The theory is that trail is indeed supposed to be faster at high altitudes and or higher weight so I think you are seeing what is to be expected.
Fwiw I haven’t seen any demonstrable difference over the years of experimenting. But I don’t have extensive test points.
I think you’d need to do a series of tests at various weights and altitudes to quantify it across loading and altitudes.

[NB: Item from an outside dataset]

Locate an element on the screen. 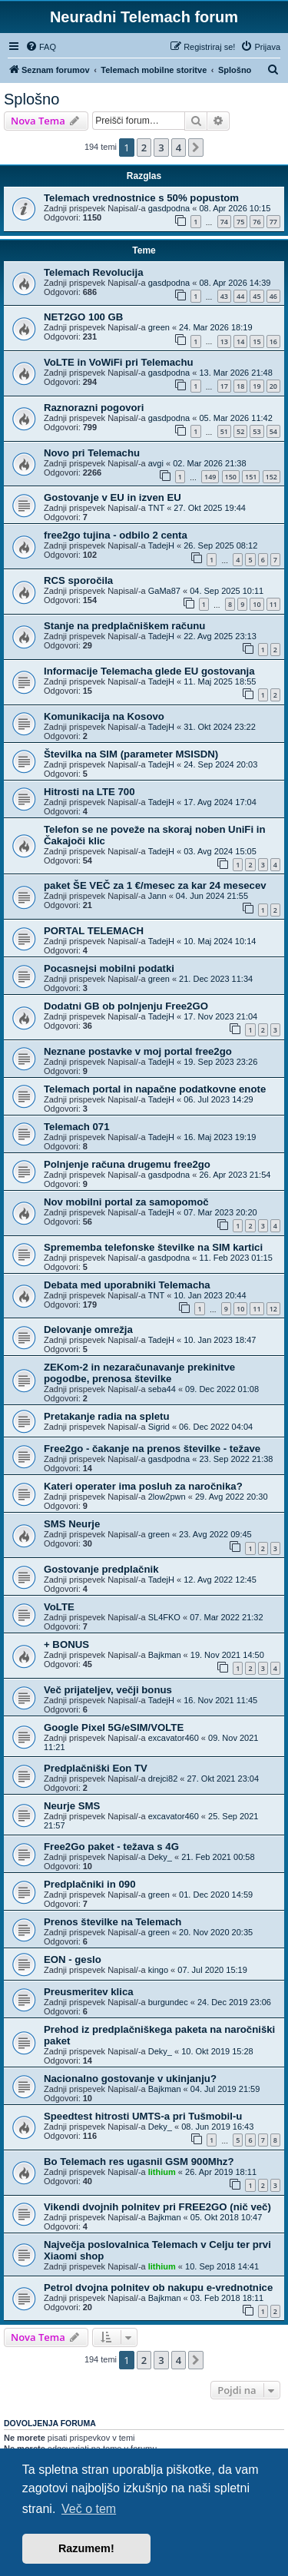 This screenshot has height=2576, width=288. Telemach Revolucija is located at coordinates (94, 272).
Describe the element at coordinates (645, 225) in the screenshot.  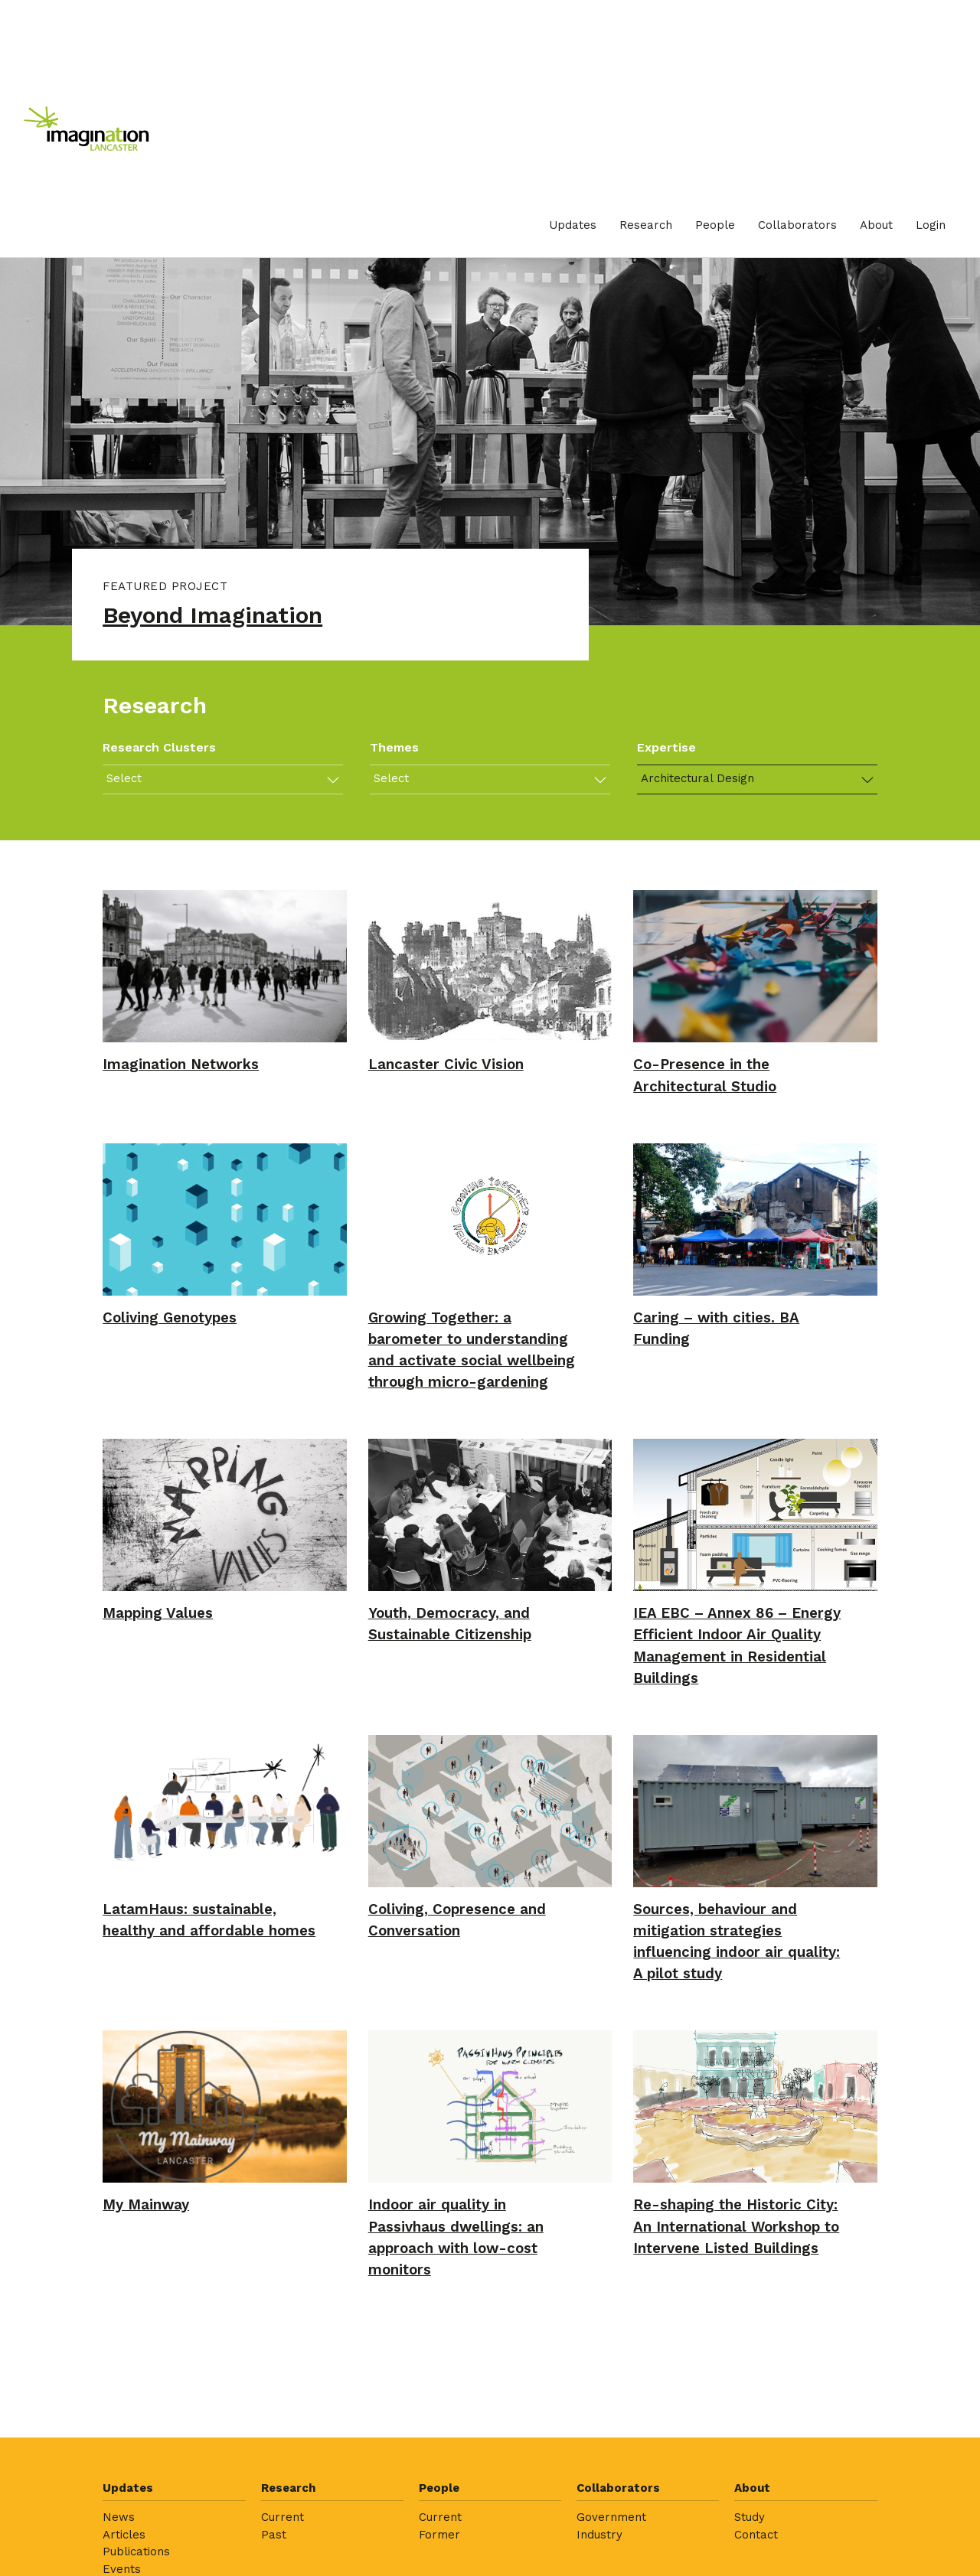 I see `Research` at that location.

What I do tend to notice is the plane gets noticeably faster as it gets lighter. I just did 2 back to back 5h flights this week and we were a couple of knots faster at the end both times.

Great airplanes.

 

[BobTurner]

IMHO the analysis is a bit off here. It's complicated. When you move the flaps from in trail to reflex, the wing loses some lift from the last 8" of the flaps. This reduction in lift causes the plane to drop vertically (and the huge drag of the wings in the vertical direction cause the nose to rotate down). The pilot "catches" the drop with elevator, momentarily increasing tail drag. But as the plane re-establishes equilibrium, the center of lift of the wings has moved slightly forward, because the last 8" of flap isn't producing as much lift as before. This reduces the nose down torque about the cg, which means the nose up torque of the elevator is also reduced. e.g., the tail drag goes down slightly. I think I see a few more knots down low (9,000') in reflex than I do in trail. But the test is flawed, as I did not adjust the ailerons or the wingtips for an "in-trail" configuration. But the difference is pretty small. I did some in-flight testing at 15,500' (17,000 DA) (and about 400 lbs below gross) and thought in-trail was very slightly faster there. Although Vans engineering says it's okay to run in-trail at any speed (in 2008 they said it was NOT okay!) I do note that that means the flap linkage is constantly carrying some load. In reflex the flaps are up against the aft spar, and that carries the rotational load.